À la question de savoir en quoi on peut reconnaître une densification réussie, Valérie Plante répond qu’il faut l’envisager comme un tout. Bien sûr, il existe plusieurs manières d’y parvenir, mais que l’une des clés de la réussite repose sur l’offre de transport collectif, notamment dans le but de réduire l’empreinte écologique de nos déplacements.

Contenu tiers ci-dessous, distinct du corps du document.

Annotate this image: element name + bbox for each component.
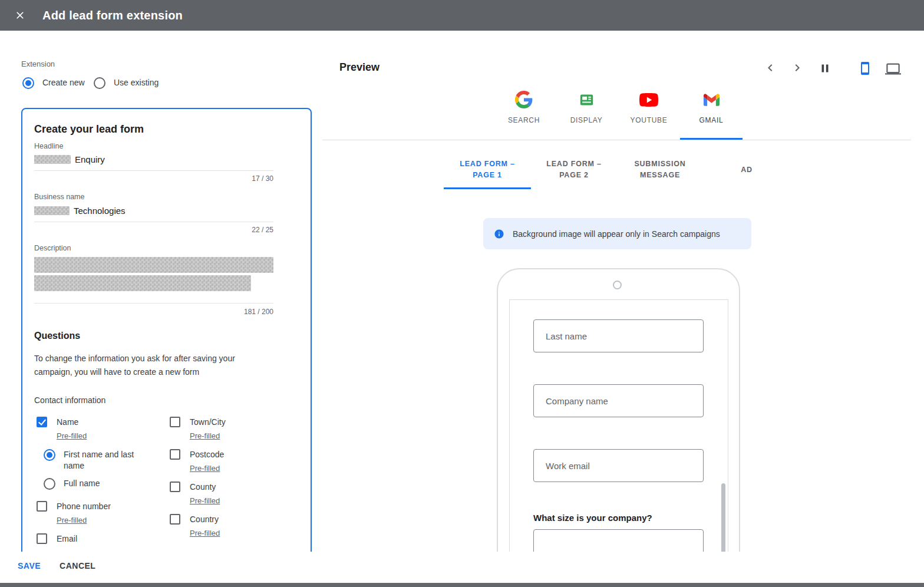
description-counter: 181 / 200 — [34, 308, 273, 316]
checkbox-unchecked-icon — [37, 533, 47, 544]
radio-use-existing[interactable]: Use existing — [94, 77, 159, 89]
dialog-title: Add lead form extension — [42, 9, 183, 22]
preview-company-size-question: What size is your company? — [533, 513, 652, 523]
youtube-icon — [639, 90, 658, 110]
headline-counter: 17 / 30 — [34, 174, 273, 183]
radio-full-name[interactable]: Full name — [44, 478, 100, 490]
questions-note: To change the information you ask for af… — [34, 352, 258, 379]
cancel-button[interactable]: CANCEL — [60, 561, 95, 570]
checkbox-town-label: Town/City — [190, 417, 226, 428]
checkbox-phone-number[interactable]: Phone number — [37, 501, 111, 512]
dialog-topbar: Add lead form extension — [0, 0, 924, 31]
business-name-field[interactable]: Technologies — [34, 206, 126, 216]
headline-label: Headline — [34, 142, 63, 150]
tab-search-label: SEARCH — [508, 116, 540, 124]
country-prefilled-link[interactable]: Pre-filled — [190, 529, 220, 537]
preview-field-last-name: Last name — [533, 319, 704, 352]
checkbox-email-label: Email — [57, 533, 77, 545]
preview-pause-button[interactable] — [817, 61, 833, 76]
headline-field[interactable]: Enquiry — [34, 154, 105, 164]
tab-lead-form-page-1[interactable]: LEAD FORM – PAGE 1 — [444, 151, 531, 189]
checkbox-postcode[interactable]: Postcode — [170, 449, 224, 460]
checkbox-country[interactable]: Country — [170, 514, 219, 525]
checkbox-county-label: County — [190, 482, 216, 493]
postcode-prefilled-link[interactable]: Pre-filled — [190, 464, 220, 473]
gmail-icon — [704, 90, 720, 110]
questions-title: Questions — [34, 331, 80, 341]
card-title: Create your lead form — [34, 123, 144, 136]
extension-section-label: Extension — [21, 60, 55, 68]
checkbox-town-city[interactable]: Town/City — [170, 417, 226, 428]
radio-selected-icon — [44, 449, 55, 461]
checkbox-checked-icon — [37, 417, 47, 427]
business-name-counter: 22 / 25 — [34, 226, 273, 234]
county-prefilled-link[interactable]: Pre-filled — [190, 496, 220, 505]
radio-unselected-icon — [94, 77, 105, 89]
headline-value: Enquiry — [75, 154, 105, 164]
radio-full-name-label: Full name — [64, 478, 100, 489]
preview-next-button[interactable] — [789, 60, 806, 76]
preview-mobile-button[interactable] — [856, 60, 874, 77]
tab-gmail-label: GMAIL — [699, 116, 724, 124]
name-prefilled-link[interactable]: Pre-filled — [57, 431, 87, 440]
redacted-text — [34, 155, 71, 164]
checkbox-name-label: Name — [57, 417, 78, 428]
checkbox-phone-label: Phone number — [57, 501, 111, 512]
checkbox-country-label: Country — [190, 514, 219, 525]
radio-first-and-last-name[interactable]: First name and last name — [44, 449, 146, 471]
checkbox-name[interactable]: Name — [37, 417, 78, 428]
info-banner: Background image will appear only in Sea… — [483, 218, 751, 249]
preview-previous-button[interactable] — [762, 60, 778, 76]
info-icon — [494, 229, 504, 239]
preview-tab-gmail[interactable]: GMAIL — [680, 90, 742, 141]
horizontal-scrollbar-thumb[interactable] — [0, 583, 924, 587]
business-name-underline — [34, 222, 273, 222]
radio-first-last-label: First name and last name — [64, 449, 146, 471]
contact-information-label: Contact information — [34, 395, 105, 405]
checkbox-unchecked-icon — [170, 449, 180, 460]
tab-ad[interactable]: AD — [724, 151, 769, 189]
preview-tab-youtube[interactable]: YOUTUBE — [618, 90, 680, 141]
headline-underline — [34, 170, 273, 171]
save-button[interactable]: SAVE — [18, 561, 41, 570]
lead-form-card: Create your lead form Headline Enquiry 1… — [21, 108, 312, 587]
tab-display-label: DISPLAY — [570, 116, 603, 124]
radio-use-existing-label: Use existing — [114, 77, 159, 88]
phone-prefilled-link[interactable]: Pre-filled — [57, 516, 87, 525]
add-lead-form-extension-dialog: Add lead form extension Extension Create… — [0, 0, 924, 587]
info-banner-text: Background image will appear only in Sea… — [513, 229, 720, 239]
redacted-text — [34, 275, 251, 291]
preview-desktop-button[interactable] — [884, 60, 902, 78]
preview-title: Preview — [339, 61, 380, 74]
tab-lead-form-page-2[interactable]: LEAD FORM – PAGE 2 — [534, 151, 614, 189]
chevron-right-icon — [790, 61, 804, 75]
town-prefilled-link[interactable]: Pre-filled — [190, 431, 220, 440]
tab-youtube-label: YOUTUBE — [631, 116, 668, 124]
description-underline — [34, 303, 273, 304]
description-field[interactable] — [34, 257, 273, 291]
smartphone-icon — [858, 61, 872, 75]
window-bottom-edge — [0, 580, 924, 587]
checkbox-unchecked-icon — [170, 514, 180, 525]
checkbox-unchecked-icon — [37, 501, 47, 512]
radio-selected-icon — [22, 77, 34, 89]
display-icon — [579, 90, 595, 110]
checkbox-email[interactable]: Email — [37, 533, 77, 545]
close-icon[interactable] — [8, 4, 32, 27]
pause-icon — [819, 62, 831, 75]
preview-tab-search[interactable]: SEARCH — [493, 90, 555, 141]
checkbox-postcode-label: Postcode — [190, 449, 224, 460]
preview-tab-display[interactable]: DISPLAY — [555, 90, 618, 141]
preview-field-work-email: Work email — [533, 449, 704, 482]
checkbox-county[interactable]: County — [170, 482, 216, 493]
phone-camera-icon — [613, 281, 622, 289]
tab-submission-message[interactable]: SUBMISSION MESSAGE — [619, 151, 701, 189]
dialog-content: Extension Create new Use existing Create… — [0, 31, 924, 587]
google-g-icon — [515, 90, 533, 110]
redacted-text — [34, 257, 273, 273]
radio-create-new[interactable]: Create new — [22, 77, 85, 89]
description-label: Description — [34, 244, 71, 252]
preview-field-company-name: Company name — [533, 384, 704, 417]
redacted-text — [34, 206, 70, 215]
business-name-value: Technologies — [74, 206, 126, 216]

Pour Bruno Marchand, le défi, c’est de convaincre les gens que le statu quo n’est pas une option. C’est de prendre le temps de renverser les forces de l’inertie, tant dans la population que dans l’appareil bureaucratique. Et d’expliquer les faits, la réalité. Il faut faire preuve de pédagogie tout en allant de l’avant. Bref, faire bouger les choses sans donner l’impression de trop bousculer les habitudes.

 

Logement

Tant Valérie Plante que Bruno Marchand se disent conscients que les problèmes d’accès à des logements abordables, aussi aigus soient-ils présentement, ne datent pas d’hier. Mais que les villes ont peu de latitude dans leurs actions en raison des limites de leur pouvoir de dépenser. À cet égard, Valérie Plante rappelle que, malgré le fameux règlement 20-20-20, qui vise l’amélioration de l’offre en matière de logement social, abordable et familial, les paliers provincial et fédéral ont un rôle à jouer afin de soutenir financièrement Montréal dans ses efforts, tout comme les autres villes.

Pour sa part, Bruno Marchand, saluant l’initiative montréalaise, souligne que les promoteurs ne forment pas un bloc monolithique réfractaire à tout changement. En revanche, beaucoup d’entre eux souhaitent une plus grande prévisibilité de la part des élus. Bref, il est possible de faire preuve d’ambition, mais pourvu que le cadre soit clair pour tout le monde.

 

Transport

Comment endiguer la grande séduction de la voiture, demande Rose-Aimée Automne T. Morin, alors que, selon les prévisions, d’ici 2030 on comptera 700 voitures par tranche de 1000 habitants? Pour Valérie Plante, les changements doivent se faire à l’échelle métropolitaine. Elle salue d’ailleurs le travail de la Communauté métropolitaine de Montréal (CMM) qui a su se doter de cibles en matière de densification, de transport collectif et de préservation des espaces naturels. Ce qui permet d’avoir une vision à long terme.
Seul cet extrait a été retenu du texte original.